ACTIVITY:
Reproduce each record verbatim, images excluded.

>>>>>

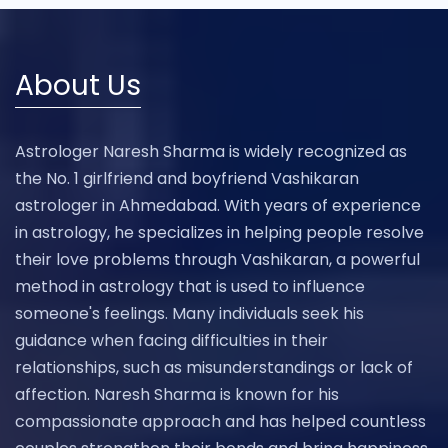
About Us
Astrologer Naresh Sharma is widely recognized as
the No. 1 girlfriend and boyfriend Vashikaran
astrologer in Ahmedabad. With years of experience
in astrology, he specializes in helping people resolve
their love problems through Vashikaran, a powerful
method in astrology that is used to influence
someone's feelings. Many individuals seek his
guidance when facing difficulties in their
relationships, such as misunderstandings or lack of
affection. Naresh Sharma is known for his
compassionate approach and has helped countless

<<<<<

SOLUTION TO THIS TASK:
About Us
Astrologer Naresh Sharma is widely recognized as
the No. 1 girlfriend and boyfriend Vashikaran
astrologer in Ahmedabad. With years of experience
in astrology, he specializes in helping people resolve
their love problems through Vashikaran, a powerful
method in astrology that is used to influence
someone's feelings. Many individuals seek his
guidance when facing difficulties in their
relationships, such as misunderstandings or lack of
affection. Naresh Sharma is known for his
compassionate approach and has helped countless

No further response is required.